Tingginya laju erosi yang ada di Indonesia menuntut manusia untuk mencari teknik yang mampu meminimalisir laju erosi tersebut. Pada saat ini telah ditemukan cara-cara yang dapat mencegah laju erosi dan bertujuan agar dapat mengkonservasi tanah dan air. Teknik-teknik  konservasi tanah dan air yang sudah ada adalah teknik vegetatif, teknik mekanik, dan teknik kimia.
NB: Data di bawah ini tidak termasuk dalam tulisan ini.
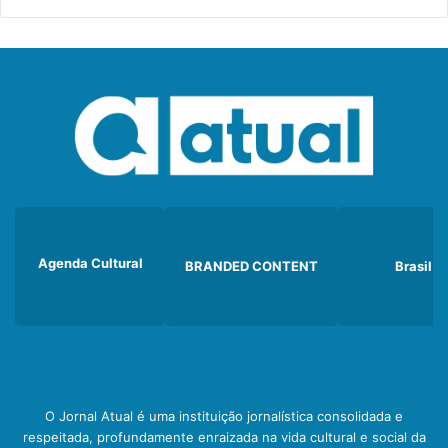
Agenda Cultural
BRANDED CONTENT
Brasil
O Jornal Atual é uma instituição jornalística consolidada e
respeitada, profundamente enraizada na vida cultural e social da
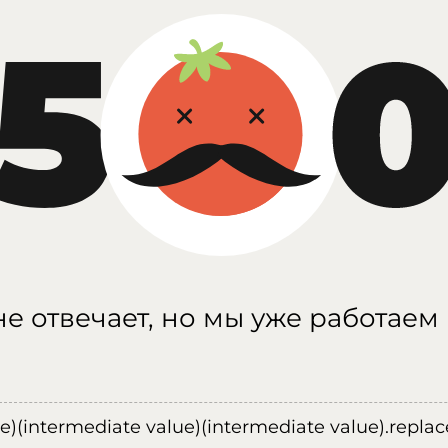
е отвечает, но мы уже работаем
ue)(intermediate value)(intermediate value).replace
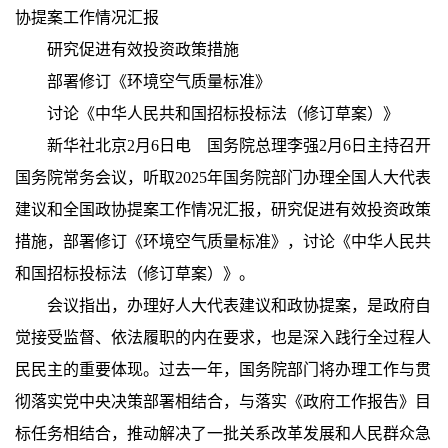
协提案工作情况汇报
研究促进有效投资政策措施
部署修订《环境空气质量标准》
讨论《中华人民共和国招标投标法（修订草案）》
新华社北京2月6日电 国务院总理李强2月6日主持召开
国务院常务会议，听取2025年国务院部门办理全国人大代表
建议和全国政协提案工作情况汇报，研究促进有效投资政策
措施，部署修订《环境空气质量标准》，讨论《中华人民共
和国招标投标法（修订草案）》。
会议指出，办理好人大代表建议和政协提案，是政府自
觉接受监督、依法履职的内在要求，也是深入践行全过程人
民民主的重要体现。过去一年，国务院部门将办理工作与贯
彻落实党中央决策部署相结合，与落实《政府工作报告》目
标任务相结合，推动解决了一批关系改革发展和人民群众急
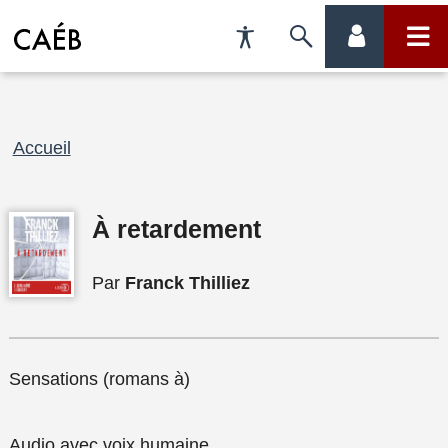
Préférences
Passer
menu
menu
d'accessibilité
à
compte
princi
la
Fil
Accueil
recherche
d'Ariane
À retardement
Par
Franck Thilliez
Sensations (romans à)
Audio avec voix humaine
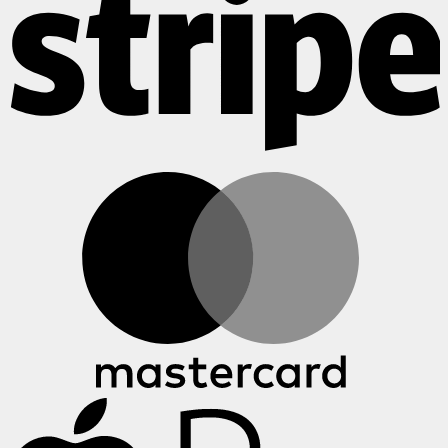
M
A
P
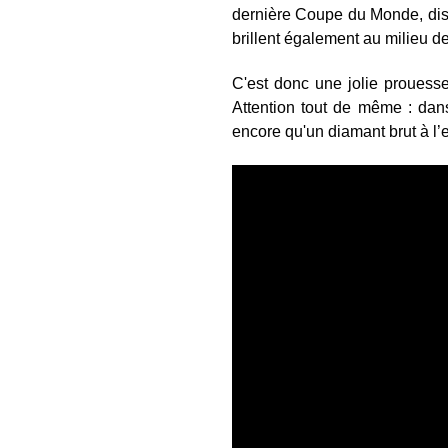
dernière Coupe du Monde, disp
brillent également au milieu d
C'est donc une jolie prouess
Attention tout de même : dan
encore qu'un diamant brut à l’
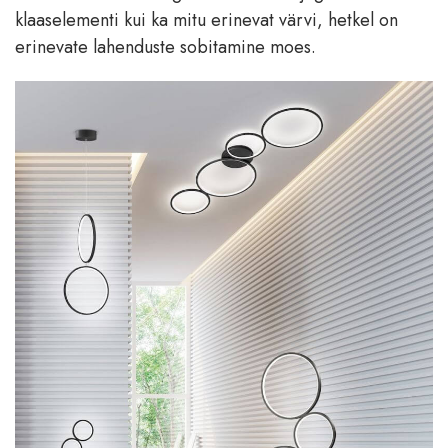
klaaselementi kui ka mitu erinevat värvi, hetkel on
erinevate lahenduste sobitamine moes.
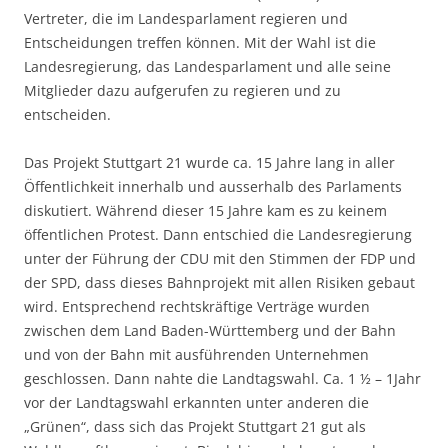
Vertreter, die im Landesparlament regieren und
Entscheidungen treffen können. Mit der Wahl ist die
Landesregierung, das Landesparlament und alle seine
Mitglieder dazu aufgerufen zu regieren und zu
entscheiden.
Das Projekt Stuttgart 21 wurde ca. 15 Jahre lang in aller
Öffentlichkeit innerhalb und ausserhalb des Parlaments
diskutiert. Während dieser 15 Jahre kam es zu keinem
öffentlichen Protest. Dann entschied die Landesregierung
unter der Führung der CDU mit den Stimmen der FDP und
der SPD, dass dieses Bahnprojekt mit allen Risiken gebaut
wird. Entsprechend rechtskräftige Verträge wurden
zwischen dem Land Baden-Württemberg und der Bahn
und von der Bahn mit ausführenden Unternehmen
geschlossen. Dann nahte die Landtagswahl. Ca. 1 ½ – 1Jahr
vor der Landtagswahl erkannten unter anderen die
„Grünen“, dass sich das Projekt Stuttgart 21 gut als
Keberhasilan penerapan teknik konservasi tanah dan air dalam rehabilitasi hutan dan lahan terdegradasi sangat tergantung pada kesesuaian dan kemampuan lahan, murah, dan berdampak pada peningkatan kesejahteraan masyarakat yang sejalan dengan prinsip-prinsip social forestry.



DAFTAR PUSTAKA

Anonim. 2007. Teknik Konservasi Tanah dan Air. http//www.bbsdlp.litbang.deptan.go.id. [14 Desember 2010].
Pratiwi. 2007. Konservasi Tanah dan Air: Pemanfaatan Limbah dalam Rehabilitasi Hutan dan Lahan Terdegradasi. http//: dephut.go.id. [14 Desember 2010].
Kasdi Subagyono dkk. 2003. Teknik Konservasi Tanah Secara Vegetatif. http//www. bbsdlp.litbang.deptan.go.id. [14 Desember 2010].